Deze tentoonstelling brengt, voor de eerste keer, de belangrijkste verzameling van zijn werken samen. 200 schilderijen, tekeningen en beeldhouwwerken dompelen de bezoeker onder in de sprankelende en spontane wereld van Wouters, tussen fauvisme en avant-garde. Meer dan 30 musea, instellingen en kunstverzamelaars uit binnen- en buitenland hebben prachtige werken uitgeleend – waaronder nog nooit eerder getoonde exemplaren. Deze exclusieve overzichtstentoonstelling sluit de reeks herdenkingsinitiatieven af rond het 100e overlijdensjaar van de kunstenaar.

Een prachtige catalogus Rik Wouters retrospectieve geeft een volledig overzicht van de werken die tijdens deze unieke retrospectieve worden tentoongesteld.

Openbaar Kunstbezit Vlaanderen brengt met een extra tentoonstellingseditie Rik Wouters, de voltooide symfonie een volmaakte synthese van de tentoonstelling.

 Epiloog – Over Nel.

Eric Min, uit ‘Rik Wouters. Een biografie’:

“Op een regenachtige ochtend vraagt hij haar naar de loge in de academie te komen…

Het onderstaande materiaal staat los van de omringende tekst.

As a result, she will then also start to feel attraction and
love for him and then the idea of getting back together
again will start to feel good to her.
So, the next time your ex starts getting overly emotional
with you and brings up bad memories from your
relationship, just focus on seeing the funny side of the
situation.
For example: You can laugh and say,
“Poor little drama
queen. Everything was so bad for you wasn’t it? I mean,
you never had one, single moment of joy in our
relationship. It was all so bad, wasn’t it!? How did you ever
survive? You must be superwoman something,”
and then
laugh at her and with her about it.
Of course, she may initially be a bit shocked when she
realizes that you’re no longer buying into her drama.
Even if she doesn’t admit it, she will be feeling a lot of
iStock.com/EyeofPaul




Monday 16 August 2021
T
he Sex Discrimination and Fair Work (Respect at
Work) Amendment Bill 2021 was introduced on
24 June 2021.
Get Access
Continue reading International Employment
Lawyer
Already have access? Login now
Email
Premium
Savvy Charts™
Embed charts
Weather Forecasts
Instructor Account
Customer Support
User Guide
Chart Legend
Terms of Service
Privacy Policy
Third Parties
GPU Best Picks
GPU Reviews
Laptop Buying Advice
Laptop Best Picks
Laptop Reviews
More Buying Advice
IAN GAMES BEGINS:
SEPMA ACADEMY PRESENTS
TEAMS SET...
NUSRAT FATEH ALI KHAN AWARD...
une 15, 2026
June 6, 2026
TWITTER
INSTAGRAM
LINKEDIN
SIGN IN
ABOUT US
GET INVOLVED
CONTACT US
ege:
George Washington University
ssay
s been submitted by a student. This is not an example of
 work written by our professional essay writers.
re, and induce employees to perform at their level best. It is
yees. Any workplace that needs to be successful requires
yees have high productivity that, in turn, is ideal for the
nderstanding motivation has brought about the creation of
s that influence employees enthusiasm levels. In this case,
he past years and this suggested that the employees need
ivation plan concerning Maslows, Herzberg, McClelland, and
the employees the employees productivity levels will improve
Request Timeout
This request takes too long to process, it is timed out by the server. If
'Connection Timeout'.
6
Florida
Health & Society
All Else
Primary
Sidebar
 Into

In de loge … trekt zij al haar kleren uit. Het model ziet de passie oplichten in de blik van de kunstenaar; hij kijkt traag naar haar lijf en zegt dat zij een mooie vrouw is:

‘Que tu est belle, Nele’. …

Nele kijkt terug en bespiedt elke beweging. De hompen klei vallen op de stoffige plankenvloer. …

Hij drukt Nele tegen zich aan. Elke uithaal, elk duim die hij in de klei drukt, zal een daad van liefde zijn, ‘un cri d’adoration pour ton beau petit corps’. Nele is meer dan zijn vrouw: muze, model en medewerkster.”

Herfst, Koninklijk Museum voor Schone Kunsten Antwerpen,  Foto © Ch. Jennis

Peter Theunynck, & Lies Van Gasse, NEL, een zot geweld’, graphic novel, het levensverhaal van de vrouw, het model en de muze van Rik Wouters:

“Ons boek is dus ergens ook een feministisch manifest van een vrouw die vrij beschikt over haar leven en haar lichaam. Van een vrouw die zegt:

‘Ik ben daar de baas over. Ik doe daarmee wat ik wil.’

Ze stelde haar leven voor een groot deel ten dienste van Rik. Maar altijd met een eigen agenda, zodat zij er op één of andere manier ook beter van werd.”

Herwig Tods, Lust For Love, over ‘Het Zotte Geweld/ De Dwaze Maagd’:

“Wouters eigent zich het archetype van de ongeremde vrouw toe door ze uit haar mythologische en christelijke context te halen en ze te transformeren tot een vrouw van vlees en bloed. Hij geeft haar het gelaat en het lichaam van een echte vrouw. Niet zomaar een vrouw bovendien. Het gelaat en het lichaam zijn dat van zijn echtgenote Nel.”

Frank Van Dessel

Rik Wouters, retrospectieve. Nog tot 2 juli 2017 in het Koninklijk Museum voor Schone Kunsten van België. Open van dinsdag tot en met vrijdag van 10 tot 17 uur, zaterdag en zondag 11 tot 18 uur.